Hong Kong retail rent slump will last until 2017

The current Hong Kong retail rent slump will continue “until at least 2017,” real estate services company CBRE says in a new report.
The CBRE Hong Kong Retail MarketView Q1 2016 report reiterates earlier predictions that high street shop rents will continue to decline by 10 per cent to 15 per cent in 2016.
But it is not all bad news: shopping centres appear relatively immune to rent declines, according to CBRE.
“Shopping centers will be less vulnerable to the downturn as retailer demand remained strong [in Q1] for malls with higher footfall,” the report concluded. “Retailers were also attracted by themed events/promotions offered by landlords.”
As previously reported, retail rents in Tsim Sha Tsui will fall more than usual with more leases to expire this year.
“The wealth effect supporting local consumption growth in recent years is fading as stock and residential prices are falling,” said Joe Lin, executive director, retail services, with CBRE Hong Kong.

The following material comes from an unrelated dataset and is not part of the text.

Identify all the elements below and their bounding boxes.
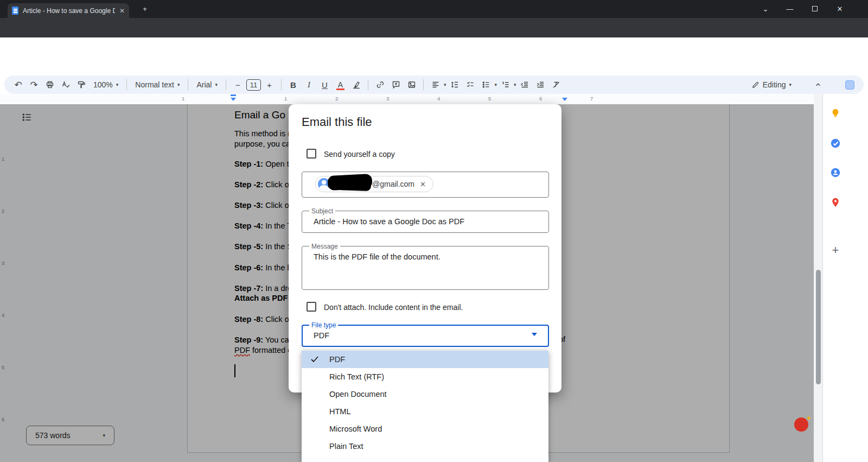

“More prudent local spending coupled with the ongoing decline in tourist arrivals have further hit retailers’ demand for space in the last quarter. We expect the trend to continue in Q2, which may further weaken retailers’ confidence, especially for prime street shop occupiers.”
Against a background of a 13.6 per cent year-on-year decline in retail sales in Hong Kong for the first two months of this year – the biggest drop since 1999 – retail rents in core locations declined by 5.4 per cent quarter-on-quarter and by 7.5 per cent in Tsim Sha Tsui. Rents in Central fell by 4.6 per cent, in Causeway Bay by 4.9 per cent and in Mong Kok by 3.3 per cent, according to CBRE’s data.
The company said the despite weak luxury retail sector performance, a few top-end jewellery brands took advantage of lower rents to sign new leases for prime street shops.
“Ultra-luxury brands are under comparatively less pressure as high-net-worth customers can still afford their products,” the report said.
“Some of these niche retailers are looking to take advantage of falling rents to expand on prime streets.”
During the quarter, Nirav Modi and Mikimoto leased space in 1881 Heritage in Tsim Sha Tsui, space previously occupied by Emperor Watch & Jewellery.


F&B operators have been less affected by the downturn, and leasing demand from mid-range retailers also remained firm in the first quarter.
“Folli Follie leased a 2700 sqft (251 sqm) shop on East Point Rd in Causeway Bay, its third new lease in the past 12 months. Elsewhere, mass market fashion brands including Forever 21 and 6ixty 8ight each leased space for their flagship stores in Mong Kok. However, retailers in general remained very cautious towards taking on new spaces,” the report said.
One reason for that may be that high street landlords have further softened their stance towards negotiations over rent during the first quarter.
“Many are now willing to accept reduced rents, even for renewals,” said the report.